Taming your cashflow: tips for managing cashflow for small businesses

1. Measure effectively using assets and liabilities

Ever looked at your statement and thought "wow, it looks like we're having a good month" and then BAM! you're hit with last month’s bill from a supplier? One of the ways we can manage cashflow is to use effective measurement techniques, to see what is making money and what isn't. Assets and Liabilities are a great way to do this. Identify what parts of your business are burning through cash, by separating them into assets (property, plant, equipment) and liabilities (loans, legal costs, etc.). Through this, you can even find focus points to hone in on your cash burn, and mitigate any excessive spending areas.

2. Be an accounting detective

It's Friday. You've had a long day. You're tired. You've had a big week. You still have to balance your books, and you detect some unusual spending for this month. You have two options: a) leave it be and deal with it another day, or b) spend your time finding where the unusual spending came from. Most of the time it won't be from a single big spend, but the aggregation of several factors which all need attention. Detective work is hard, but it ensures you are always one step ahead of the cashflow beast.

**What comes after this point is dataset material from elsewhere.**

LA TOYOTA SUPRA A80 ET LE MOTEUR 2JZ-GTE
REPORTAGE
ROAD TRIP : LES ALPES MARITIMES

3. Undertaking a project, ensure costs are estimated beforehand.

Projects in business are very important. Whether they are refitting a shop, to upgrading the company-wide IT infrastructure, the cost estimations of a project almost always cost more than they were planned to. While being accurate in cost estimations is important, it's equally important to give yourself a worst case scenario cost, or how much you are willing to spend before the project gets shut down. Every change we make comes with a cost, and if we know how much we're willing to spend to make it happen we can more easily way up our options.

4. Build checks for customers and suppliers alike

If being late is the new on time, customers and suppliers need to be kept in check for their payments. If customers’ payments are running late, this may disrupt cashflow, and in turn disrupt your business (and not the good kind of disruption). Make sure your customers pay on time, and set a protocol to ensure they do so. By doing so, you make sure you can pay suppliers on time, and keep an accurate account of your cashflow.

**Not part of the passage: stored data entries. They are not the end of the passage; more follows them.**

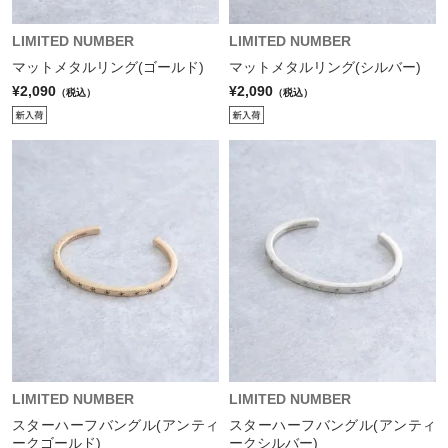
LIMITED NUMBER
LIMITED NUMBER
マットメタルリング(ゴールド)
マットメタルリング(シルバー)
¥2,090
¥2,090
（税込）
（税込）
LIMITED NUMBER
LIMITED NUMBER
スターハーフバングル(アンティ
スターハーフバングル(アンティ
ークゴールド)
ークシルバー)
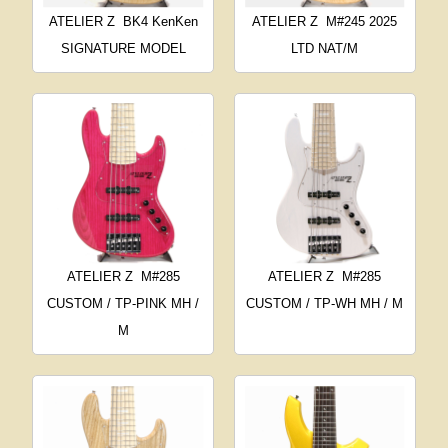
ATELIER Z
BK4 KenKen
ATELIER Z
M#245 2025
SIGNATURE MODEL
LTD NAT/M
ATELIER Z
M#285
ATELIER Z
M#285
CUSTOM / TP-PINK MH /
CUSTOM / TP-WH MH / M
M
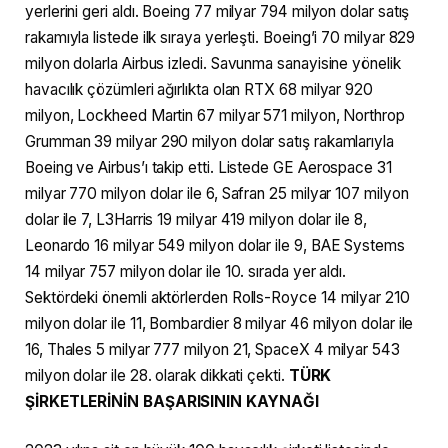
yerlerini geri aldı. Boeing 77 milyar 794 milyon dolar satış
rakamıyla listede ilk sıraya yerleşti. Boeing’i 70 milyar 829
milyon dolarla Airbus izledi. Savunma sanayisine yönelik
havacılık çözümleri ağırlıkta olan RTX 68 milyar 920
milyon, Lockheed Martin 67 milyar 571 milyon, Northrop
Grumman 39 milyar 290 milyon dolar satış rakamlarıyla
Boeing ve Airbus’ı takip etti. Listede GE Aerospace 31
milyar 770 milyon dolar ile 6, Safran 25 milyar 107 milyon
dolar ile 7, L3Harris 19 milyar 419 milyon dolar ile 8,
Leonardo 16 milyar 549 milyon dolar ile 9, BAE Systems
14 milyar 757 milyon dolar ile 10. sırada yer aldı.
Sektördeki önemli aktörlerden Rolls-Royce 14 milyar 210
milyon dolar ile 11, Bombardier 8 milyar 46 milyon dolar ile
16, Thales 5 milyar 777 milyon 21, SpaceX 4 milyar 543
milyon dolar ile 28. olarak dikkati çekti.
TÜRK
ŞİRKETLERİNİN BAŞARISININ KAYNAĞI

5. Survive shortfalls through preparation

We all know the phrase "winter is coming", but we can use this mentality in business to ensure our survival, keeping one step ahead of cashflow. Winter can symbolise a loss of supplier, a drop in customers, or even a change in staffing availability, and in order to manage cashflow effectively during this time our best bet is building a contingency plan. Putting plans in place for the event of a shortfall like building a hiring network, having a backup supplier or even being prepared to drop that morning coffee can be the difference between being in the red and black.